The Arbuthnot Road Series

The Arbuthnot Road Series

A. and I are staying in an apartment in New Cross, in a street called Arbuthnot Road. A. tells me that it’s a Scottish name and suggest to write “The Arbuthnot Road Series.”

Arbuthenot Road



















In the park on Telegraph Hill, the young man next to me on the bench says he’s on half a pill of LSD. We’re both watching the tennis game. The tennis courts are for free on Telegraph Hill. My neighbour says he can recognize good from bad tennis players as soon as they enter the tennis court. “How is that?” I ask. “Those who bring water, are mostly good players” he says.  


View on the city from Telegraph Hill




















My bench neighbour shows me the book he's reading. "Unlikely Stories, Mostly" by Alasdair Gray.

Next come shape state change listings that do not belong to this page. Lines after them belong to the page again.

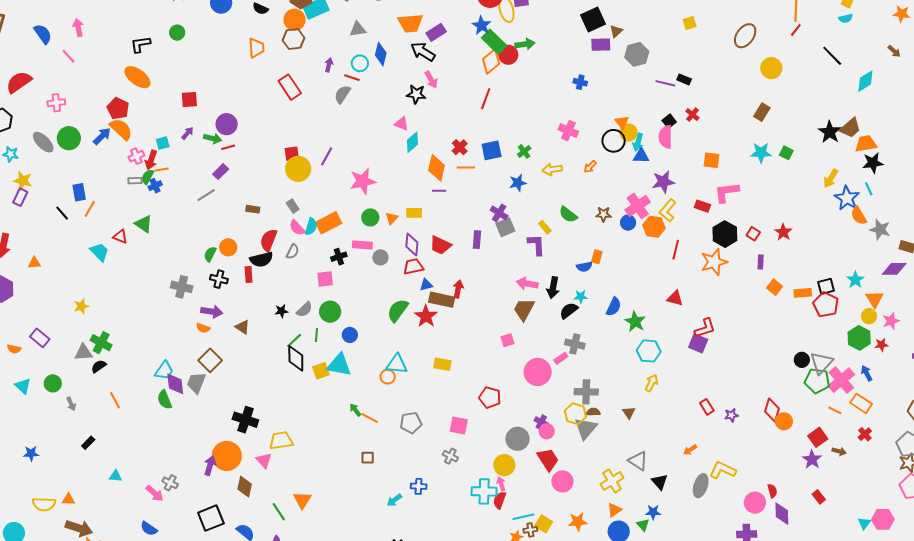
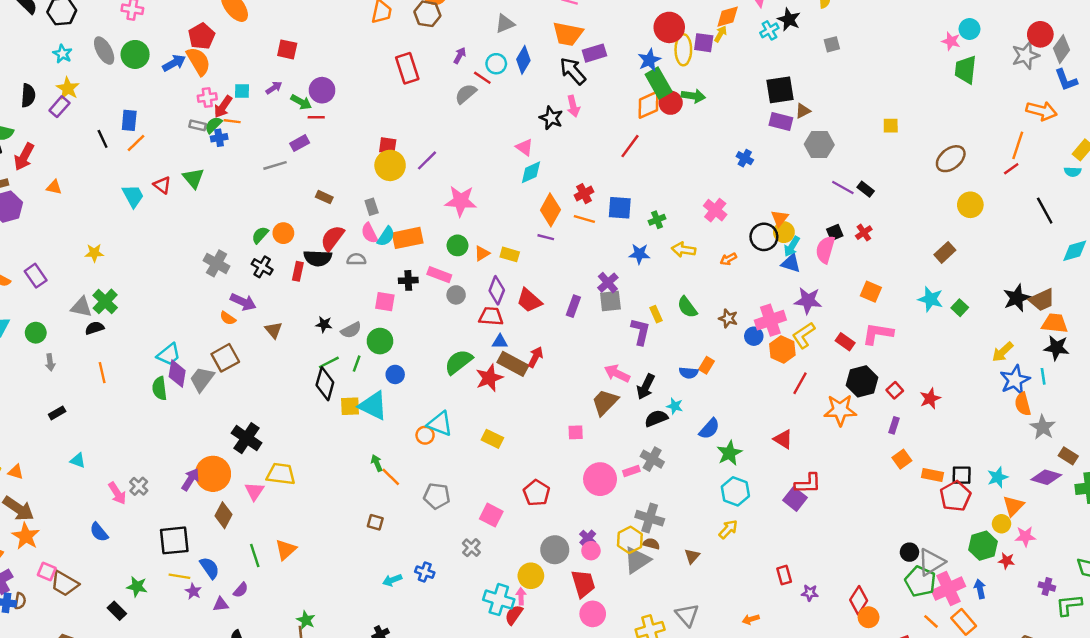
gray triangle: (358, 29) -> (505, 24), turned -30
gray semicircle: (293, 252) -> (356, 259), turned -133

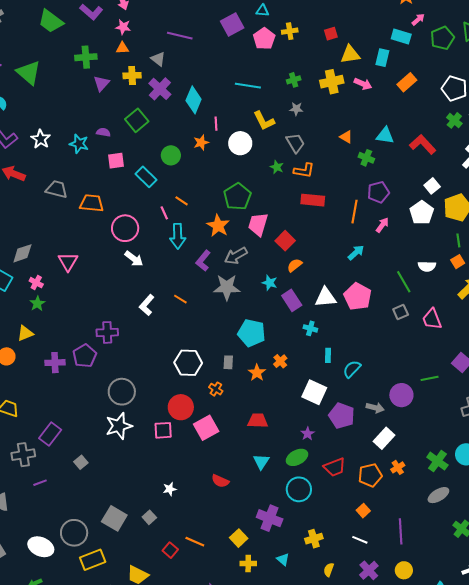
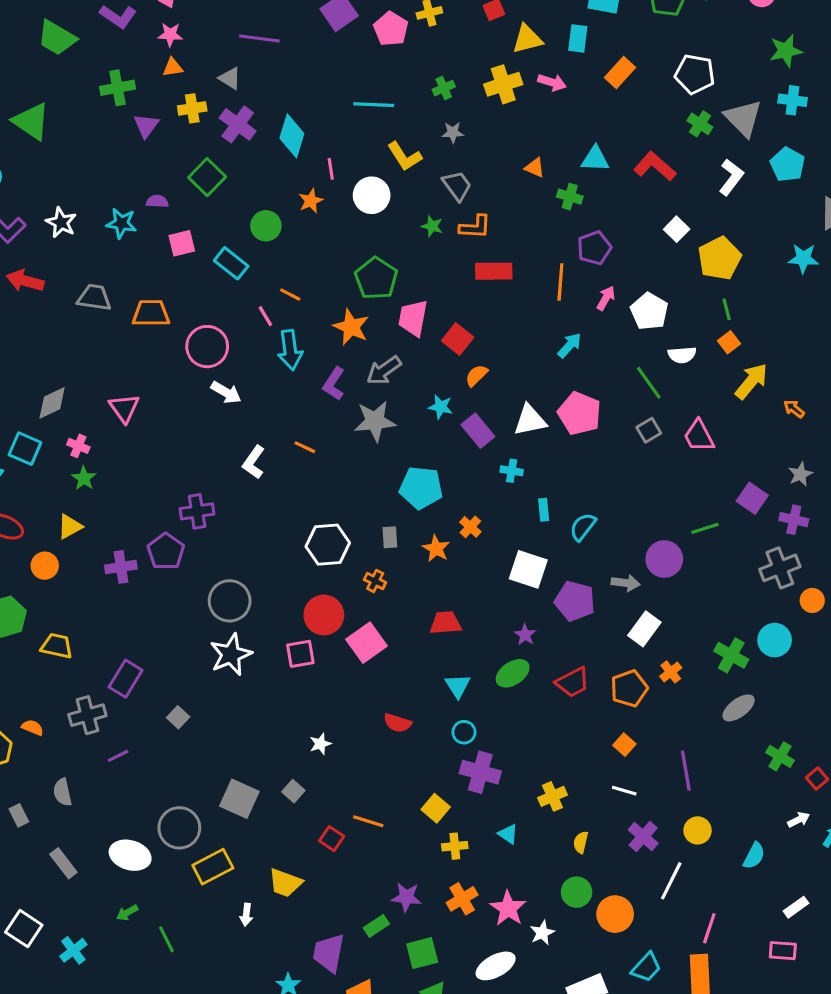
white pentagon: (422, 213) -> (649, 311), moved
cyan circle: (299, 489) -> (464, 732), moved, size x0.6

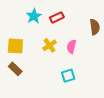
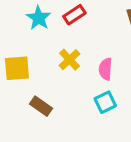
pink semicircle: (71, 47) -> (105, 69), moved
brown rectangle: (15, 69) -> (41, 106), moved

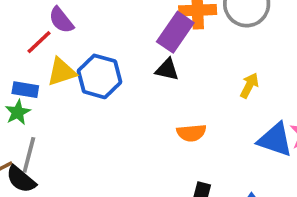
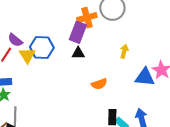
yellow triangle: (62, 72) -> (27, 55), moved, turned -30
blue hexagon: (100, 76) -> (42, 47), moved

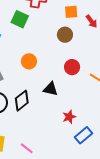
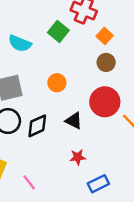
orange square: (71, 12) -> (105, 36), moved, turned 32
red circle: (72, 67) -> (105, 102), size x1.6
red star: (69, 117) -> (78, 157), moved

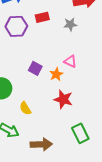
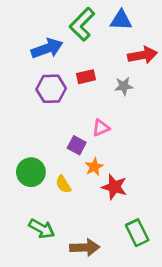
pink triangle: (70, 61) -> (101, 128), moved, turned -48
orange star: (56, 74) -> (94, 167), moved
yellow semicircle: (25, 108) -> (63, 184), moved

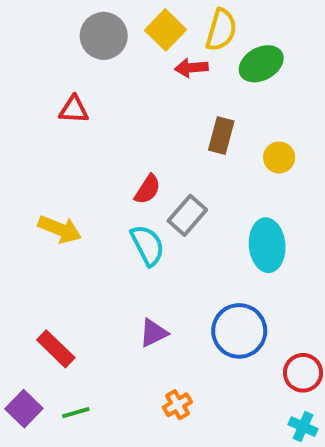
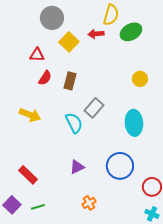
yellow square: (165, 30) -> (69, 42), moved
brown rectangle: (221, 136) -> (70, 81), moved
red semicircle: (148, 189) -> (45, 78), moved

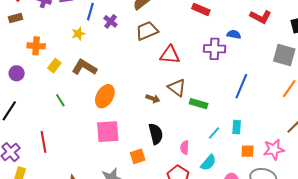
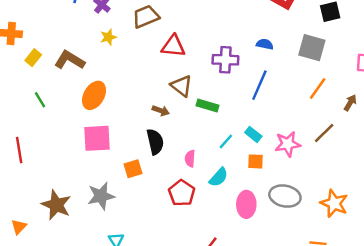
yellow star: (78, 34) -> (108, 37), moved
blue semicircle: (234, 34) -> (265, 44), moved
purple cross: (215, 49) -> (225, 60), moved
brown arrow: (153, 98) -> (161, 111), moved
cyan rectangle: (237, 127) -> (253, 134), turned -56
pink star: (274, 149) -> (288, 144), moved
orange square: (248, 151) -> (255, 161), moved

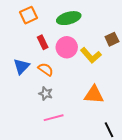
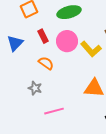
blue triangle: (21, 66) -> (15, 43), moved
gray star: (46, 94) -> (35, 88), moved

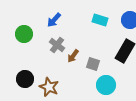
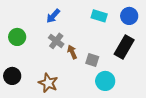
green circle: (24, 34) -> (17, 37), moved
brown arrow: (73, 56) -> (72, 52), turned 120
black circle: (25, 79) -> (12, 76), moved

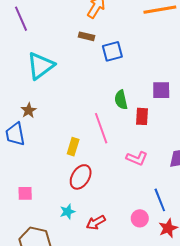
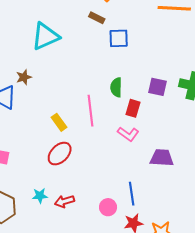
yellow rectangle: (73, 147) -> (59, 122), turned -66
pink L-shape: (137, 158) -> (128, 134), moved
cyan star: (67, 212) -> (40, 196), moved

It reminds me of "Misadventures" of Sylvia Smith. 

I'm reading the Kate Atkinson book "One Good Turn." Atkinson describes “afternoon tea” as two words that together sound better than on their own. A. comments that the same goes for “morning coffee.”

At the Tate Britain there is a William Blake exhibition. I only get really excited afterwards when I visit the bookstore. I buy a postcard of a watercolor titled "The Sea of Time and Space" and a children booklet by William Blake called The Gates of Paradise. “I want! I want!” a man calls out in 1793, trying to climb a ladder to the moon. I didn't know the distance to the moon was already an issue back then.


The Sea of Time and Space



My favorite is “The Traveller hasteth in the Evening”.

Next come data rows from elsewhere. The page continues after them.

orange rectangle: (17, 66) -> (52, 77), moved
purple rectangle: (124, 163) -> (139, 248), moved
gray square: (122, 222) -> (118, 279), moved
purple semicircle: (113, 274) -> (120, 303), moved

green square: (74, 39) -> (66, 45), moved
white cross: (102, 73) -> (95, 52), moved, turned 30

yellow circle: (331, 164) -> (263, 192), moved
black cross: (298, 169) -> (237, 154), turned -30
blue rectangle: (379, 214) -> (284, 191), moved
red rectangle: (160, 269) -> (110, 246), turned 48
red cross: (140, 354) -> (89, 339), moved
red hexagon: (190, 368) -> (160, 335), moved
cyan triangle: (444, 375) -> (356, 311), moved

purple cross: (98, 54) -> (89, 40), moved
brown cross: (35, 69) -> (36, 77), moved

When I take the ferry on the Thames, a man in front of me explains to his visitor that when you go “down the river”, you move towards the sea. When you go “up the river”, you are city-bound.  

To get to New Cross I switch trains at London Bridge where I see The Shard, the tallest building in London, also called The Shard of Glass. I have moved on from reading Kate Atkinson to Patti Smith’s dark novel "Year of the Monkey". It says: “Shards of love, Patti, shards of love.” 

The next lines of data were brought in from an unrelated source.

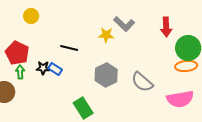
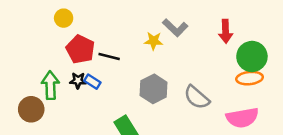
red pentagon: (17, 53) -> (80, 49), moved
green arrow: (20, 72) -> (50, 85), size x1.6

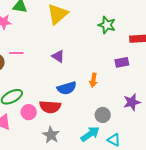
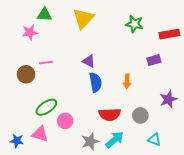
blue semicircle: (67, 88) -> (95, 82), moved, turned -78
red semicircle: (50, 107) -> (110, 114), moved
cyan arrow: (90, 134) -> (115, 140), moved
gray star: (51, 135) -> (90, 141), turned 30

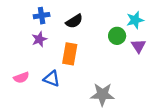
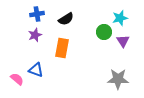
pink semicircle: (21, 78) -> (17, 79), moved, turned -120
blue triangle: (52, 79) -> (36, 70), moved
gray star: (102, 94) -> (118, 79), moved

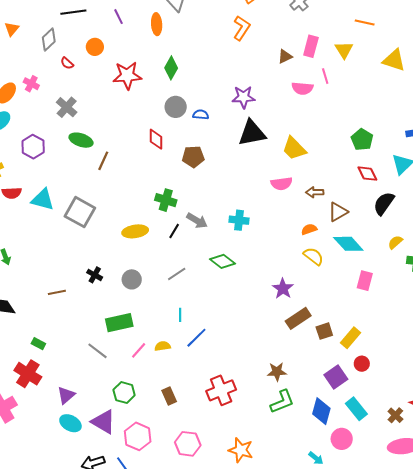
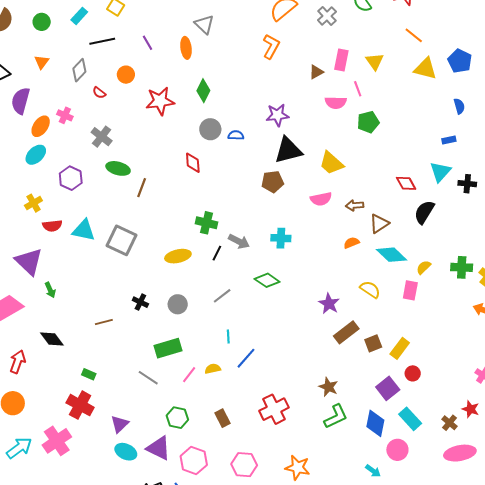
orange line: (365, 23) -> (414, 35), moved, turned 30
green pentagon: (362, 140) -> (368, 122), moved, turned 30
brown pentagon: (193, 157) -> (273, 182), moved
yellow semicircle: (395, 242) -> (424, 267), moved
yellow semicircle: (313, 256) -> (370, 289), moved
brown star: (277, 372) -> (328, 387), turned 30

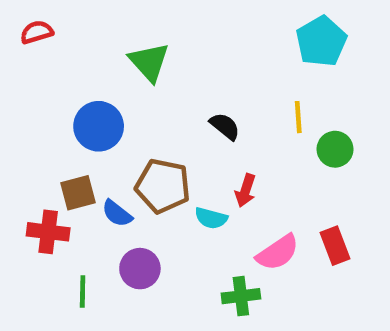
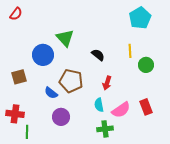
red semicircle: (37, 32) -> (16, 14), turned 144
green triangle: (149, 62) -> (65, 38), moved
brown square: (78, 193) -> (19, 77), moved
cyan semicircle: (211, 218) -> (99, 105), moved, turned 64
red cross: (48, 232) -> (15, 114), moved
green line: (83, 292) -> (27, 132), moved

Near New Cross, in Nunhead, there is the 19th century Victorian All Saints Cemetery. It is huge and since the 1960s it has no longer been maintained and it's now a heaven for wildlife. It's a nice example of how it's often better for humans to be inactive rather than active. 




It's the first time I visit the V&A. My favourite object: the “Stay Alive In 85” T-shirt by Katharine Hamnett. 





At the Tate Modern I can see the importance of Kara Walker’s  monumental fountain but I’m much more charmed by the poetry of Lygia Clarks Matchbox Structures, small enough to be held in the hand.